What we didn’t do was go into larger cities or travel nearly as far as we thought we would. Plans to meet up with someone in Dijon were abandoned. A trip into Grenoble to visit a friend was pushed aside. Any hopes of gambling in Monaco were dashed. Andorra’s narrow streets and lack of major highways scared us away. The navigational and language barriers of Italy and Spain felt insurmountable. Portugal was just too damn far.
It was a radically different trip than anticipated.
We saw rural Germany, Luxembourg, and France in a way we could have never expected – partially because the GPS had no way of knowing how terrifying single-lane country roads are in a camper!
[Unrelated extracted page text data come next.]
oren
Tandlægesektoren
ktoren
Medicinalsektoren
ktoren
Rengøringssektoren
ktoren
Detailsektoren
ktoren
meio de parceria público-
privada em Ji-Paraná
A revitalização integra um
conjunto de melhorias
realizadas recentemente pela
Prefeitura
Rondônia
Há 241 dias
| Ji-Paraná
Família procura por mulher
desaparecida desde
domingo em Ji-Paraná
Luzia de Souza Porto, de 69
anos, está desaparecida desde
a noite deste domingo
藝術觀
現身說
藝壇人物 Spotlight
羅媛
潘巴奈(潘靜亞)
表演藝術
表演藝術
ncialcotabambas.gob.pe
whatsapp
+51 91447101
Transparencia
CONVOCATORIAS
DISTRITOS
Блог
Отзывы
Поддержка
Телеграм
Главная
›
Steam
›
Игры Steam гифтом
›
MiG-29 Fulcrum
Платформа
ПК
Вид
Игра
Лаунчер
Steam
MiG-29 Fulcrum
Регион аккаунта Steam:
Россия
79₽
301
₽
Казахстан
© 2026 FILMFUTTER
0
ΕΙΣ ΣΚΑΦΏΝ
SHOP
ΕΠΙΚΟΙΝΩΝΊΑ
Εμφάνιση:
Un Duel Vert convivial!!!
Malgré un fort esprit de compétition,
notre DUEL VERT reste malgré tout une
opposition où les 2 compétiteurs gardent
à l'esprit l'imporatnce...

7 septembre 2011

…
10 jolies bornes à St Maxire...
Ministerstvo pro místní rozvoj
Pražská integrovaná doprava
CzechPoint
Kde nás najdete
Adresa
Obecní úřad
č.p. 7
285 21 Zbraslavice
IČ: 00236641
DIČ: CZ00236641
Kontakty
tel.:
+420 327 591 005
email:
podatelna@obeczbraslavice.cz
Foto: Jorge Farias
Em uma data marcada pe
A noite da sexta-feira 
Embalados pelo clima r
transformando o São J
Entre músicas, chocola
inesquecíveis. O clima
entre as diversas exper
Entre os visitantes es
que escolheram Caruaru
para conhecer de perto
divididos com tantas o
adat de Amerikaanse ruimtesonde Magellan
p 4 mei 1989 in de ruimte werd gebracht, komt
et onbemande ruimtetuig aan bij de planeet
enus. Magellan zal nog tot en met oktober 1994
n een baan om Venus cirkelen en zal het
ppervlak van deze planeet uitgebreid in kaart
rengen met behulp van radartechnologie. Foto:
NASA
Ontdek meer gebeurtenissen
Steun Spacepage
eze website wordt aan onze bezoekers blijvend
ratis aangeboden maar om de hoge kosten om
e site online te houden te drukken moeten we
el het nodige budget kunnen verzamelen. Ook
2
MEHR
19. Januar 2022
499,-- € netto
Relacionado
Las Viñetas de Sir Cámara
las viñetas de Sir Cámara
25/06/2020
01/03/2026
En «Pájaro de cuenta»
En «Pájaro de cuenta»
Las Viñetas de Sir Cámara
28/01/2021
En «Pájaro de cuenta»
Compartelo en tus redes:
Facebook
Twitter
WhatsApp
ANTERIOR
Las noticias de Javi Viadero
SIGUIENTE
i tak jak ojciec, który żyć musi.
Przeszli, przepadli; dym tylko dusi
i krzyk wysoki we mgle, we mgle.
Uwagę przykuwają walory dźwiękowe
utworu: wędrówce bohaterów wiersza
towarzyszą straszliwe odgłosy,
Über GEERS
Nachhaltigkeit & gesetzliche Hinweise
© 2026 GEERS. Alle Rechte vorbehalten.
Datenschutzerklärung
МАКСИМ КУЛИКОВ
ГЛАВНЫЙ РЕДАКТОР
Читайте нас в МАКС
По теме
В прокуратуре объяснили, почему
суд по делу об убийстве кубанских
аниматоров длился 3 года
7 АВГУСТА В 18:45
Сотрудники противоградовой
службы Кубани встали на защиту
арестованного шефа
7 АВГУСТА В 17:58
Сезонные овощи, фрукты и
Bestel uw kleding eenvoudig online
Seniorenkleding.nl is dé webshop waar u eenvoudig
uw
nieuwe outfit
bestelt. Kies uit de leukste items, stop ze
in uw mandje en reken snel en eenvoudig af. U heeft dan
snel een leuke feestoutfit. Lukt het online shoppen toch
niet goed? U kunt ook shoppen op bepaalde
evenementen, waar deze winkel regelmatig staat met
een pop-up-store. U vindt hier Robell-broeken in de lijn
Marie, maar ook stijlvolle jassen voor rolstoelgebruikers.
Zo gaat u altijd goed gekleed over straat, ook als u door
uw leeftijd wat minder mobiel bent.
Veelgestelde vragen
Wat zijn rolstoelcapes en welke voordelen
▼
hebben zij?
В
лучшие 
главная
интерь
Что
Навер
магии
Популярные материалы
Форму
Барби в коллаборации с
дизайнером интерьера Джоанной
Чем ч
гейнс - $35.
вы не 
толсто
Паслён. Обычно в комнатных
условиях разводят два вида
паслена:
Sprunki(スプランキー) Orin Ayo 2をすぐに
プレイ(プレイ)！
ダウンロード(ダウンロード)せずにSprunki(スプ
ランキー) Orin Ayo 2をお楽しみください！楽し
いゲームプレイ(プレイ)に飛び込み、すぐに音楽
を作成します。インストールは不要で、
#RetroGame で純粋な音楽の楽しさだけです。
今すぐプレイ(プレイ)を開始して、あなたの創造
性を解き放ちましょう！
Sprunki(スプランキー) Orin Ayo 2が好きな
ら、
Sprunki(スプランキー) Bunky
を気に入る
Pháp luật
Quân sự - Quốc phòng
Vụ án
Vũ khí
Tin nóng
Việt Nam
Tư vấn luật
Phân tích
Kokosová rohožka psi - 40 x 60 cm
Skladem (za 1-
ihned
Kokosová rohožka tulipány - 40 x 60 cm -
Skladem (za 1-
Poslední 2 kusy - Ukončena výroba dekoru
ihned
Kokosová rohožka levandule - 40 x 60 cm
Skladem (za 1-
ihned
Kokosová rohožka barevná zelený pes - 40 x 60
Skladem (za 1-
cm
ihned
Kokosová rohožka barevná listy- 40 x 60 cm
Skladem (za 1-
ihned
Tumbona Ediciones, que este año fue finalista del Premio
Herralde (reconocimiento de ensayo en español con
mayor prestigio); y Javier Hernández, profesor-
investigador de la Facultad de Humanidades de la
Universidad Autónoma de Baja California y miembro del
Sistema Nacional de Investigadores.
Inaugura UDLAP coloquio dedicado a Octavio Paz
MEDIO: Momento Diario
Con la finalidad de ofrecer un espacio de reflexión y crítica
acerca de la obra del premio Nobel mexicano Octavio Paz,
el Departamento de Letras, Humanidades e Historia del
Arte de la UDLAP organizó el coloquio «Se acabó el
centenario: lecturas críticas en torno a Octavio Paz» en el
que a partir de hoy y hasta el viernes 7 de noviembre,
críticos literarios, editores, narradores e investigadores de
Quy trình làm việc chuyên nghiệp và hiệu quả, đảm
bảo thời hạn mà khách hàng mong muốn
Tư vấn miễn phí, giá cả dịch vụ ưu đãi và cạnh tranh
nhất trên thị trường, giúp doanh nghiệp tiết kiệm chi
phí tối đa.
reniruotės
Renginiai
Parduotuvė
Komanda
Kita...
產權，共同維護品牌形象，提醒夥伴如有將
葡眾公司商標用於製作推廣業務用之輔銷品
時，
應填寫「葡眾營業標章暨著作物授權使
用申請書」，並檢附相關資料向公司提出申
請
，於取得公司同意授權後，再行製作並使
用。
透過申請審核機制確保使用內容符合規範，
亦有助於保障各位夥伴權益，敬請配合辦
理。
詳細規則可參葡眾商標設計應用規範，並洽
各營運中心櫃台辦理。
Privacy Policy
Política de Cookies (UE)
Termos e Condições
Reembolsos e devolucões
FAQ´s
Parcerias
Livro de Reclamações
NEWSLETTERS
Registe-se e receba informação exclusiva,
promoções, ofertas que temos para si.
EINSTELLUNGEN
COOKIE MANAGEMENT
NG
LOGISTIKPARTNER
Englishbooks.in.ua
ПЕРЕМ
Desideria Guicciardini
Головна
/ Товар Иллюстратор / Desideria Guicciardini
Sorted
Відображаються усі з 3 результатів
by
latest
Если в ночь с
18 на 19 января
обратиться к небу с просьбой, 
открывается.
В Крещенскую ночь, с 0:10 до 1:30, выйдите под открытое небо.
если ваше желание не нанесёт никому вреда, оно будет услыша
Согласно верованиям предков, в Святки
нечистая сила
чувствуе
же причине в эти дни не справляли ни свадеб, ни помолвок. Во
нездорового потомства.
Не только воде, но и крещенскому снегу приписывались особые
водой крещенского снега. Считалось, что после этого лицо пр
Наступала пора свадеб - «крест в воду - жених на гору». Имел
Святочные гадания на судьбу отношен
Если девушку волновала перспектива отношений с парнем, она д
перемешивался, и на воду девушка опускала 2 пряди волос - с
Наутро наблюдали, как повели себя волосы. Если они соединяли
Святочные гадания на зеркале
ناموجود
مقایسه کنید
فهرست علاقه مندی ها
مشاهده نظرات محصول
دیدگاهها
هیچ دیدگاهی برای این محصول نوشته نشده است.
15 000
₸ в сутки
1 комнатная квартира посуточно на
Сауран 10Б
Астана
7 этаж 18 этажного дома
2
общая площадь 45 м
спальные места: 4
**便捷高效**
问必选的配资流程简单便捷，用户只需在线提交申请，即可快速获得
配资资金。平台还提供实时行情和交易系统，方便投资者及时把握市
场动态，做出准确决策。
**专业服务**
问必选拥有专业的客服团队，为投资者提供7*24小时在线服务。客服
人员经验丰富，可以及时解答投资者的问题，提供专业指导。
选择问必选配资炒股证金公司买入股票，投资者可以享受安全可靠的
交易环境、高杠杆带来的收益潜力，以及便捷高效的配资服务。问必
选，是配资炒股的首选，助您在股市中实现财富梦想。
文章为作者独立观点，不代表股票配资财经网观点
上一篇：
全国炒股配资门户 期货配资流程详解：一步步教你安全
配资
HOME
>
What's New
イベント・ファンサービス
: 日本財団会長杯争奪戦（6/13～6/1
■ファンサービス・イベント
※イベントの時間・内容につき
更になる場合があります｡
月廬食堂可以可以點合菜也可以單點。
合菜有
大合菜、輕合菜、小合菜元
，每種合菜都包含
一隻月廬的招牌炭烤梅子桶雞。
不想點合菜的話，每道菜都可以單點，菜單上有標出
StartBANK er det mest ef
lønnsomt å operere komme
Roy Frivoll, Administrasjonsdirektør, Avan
We also learnt about places we didn’t know existed and revelled in continually finding historic markers. We drove along the winding Mosel wine route and crossed the towering Île de Ré bridge. We visited war cemeteries and paid our respects to those who fell in the two world wars.
We communicated in rusty French (me) or broken German (my husband) because we had no other choice in the countryside. We bought a baguette nearly every day in France and consumed huge volumes of paté and cheese. We suffered through wind and rain storms at three separate campsites – including one overlooking the high waves of the Atlantic.
And parts of the trip made our dog pretty happy. Sofie got to swim in the Mediterranean, chase a ball on a beach in Normandy, drive long distances either sitting on my lap or curled up on her camper bed, sample French paté, and she spent a lot of time with us.
In the end, we accomplished my dream of getting somewhere warm in February, didn’t have any catastrophic fights, saw some amazing sights, ate some fantastic food, drove more than 5000 kilometres, and, perhaps most of all, solidified our status as non-campers.